When a doctor or a layperson talks about “frivolous lawsuits,” they use the term colloquially to include the 40 percent of medical malpractice lawsuits that are meritless. But when Democrats say they’re for restricting “frivolous lawsuits”--as presidential candidate John Kerry did in 2004--they use a narrow, technical definition of “frivolous” that affects only a tiny number of lawsuits, most or all of which are already covered by existing laws.

This wouldn’t be the first time that Obama has made noises about legal reform that have been mainly for show.

In his presidential campaign, Obama sold himself as a bipartisan willing to buck the Democratic Party’s special interests--citing his vote for class-action reform in 2005. But even with this very basic, good-government reform, then-Senator Obama repeatedly voted for trial-lawyer-supported amendments that unsuccessfully attempted to eviscerate the bill.

The media never called Obama on his “I was against it before I was for it” voting record, and he was able to portray himself as a centrist.

We saw it again earlier this year: Obama published an op-ed in the Wall Street Journal calling for regulatory reform--and announcing an executive order that would, in part, “root out regulations that conflict, that are not worth the cost, or that are just plain dumb.”

But the president’s executive order had a giant loophole: regulatory agencies were allowed to rationalize even the most inefficient job-killing regulations by reference to incommensurate “values” that would trump any meaningful cost-benefit analysis.

Overall, the Obama administration’s record on legal reform has been poor. The solicitor general’s office has asked the Supreme Court to expand product liability and securities litigation; Obama has signed several bills that also expand liability.

All of this benefits trial lawyers at the expense of jobs and the economy.

The medical-malpractice bill that Republicans have created isn’t perfect. For example, its “collateral source” provisions, which require damages to be offset by insurance recovery, act to punish plaintiffs for buying insurance.

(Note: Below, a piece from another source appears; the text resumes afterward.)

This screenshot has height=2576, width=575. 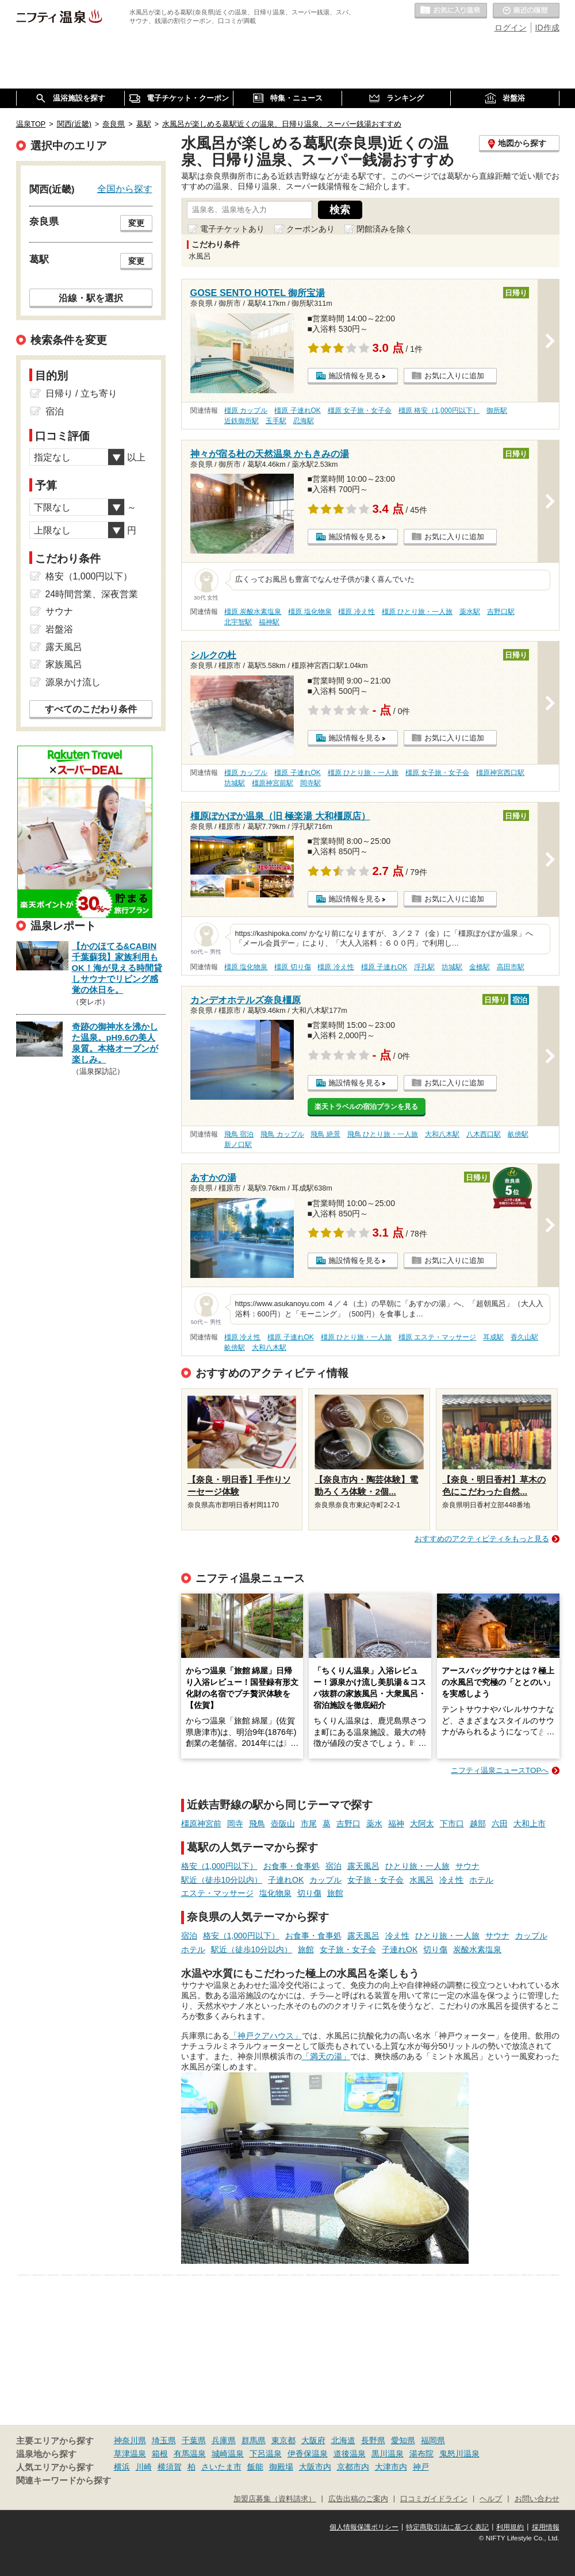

And unlike product liability or nationwide class actions, medical malpractice is more of a local than a federal issue: if Pennsylvania or Illinois want to chase their doctors away to Texas with a bad legal environment for medical malpractice, why should the federal government care?

President Obama may be sincere about the need for legal reform. But before we give him credit, legal reformers should insist on something more than words.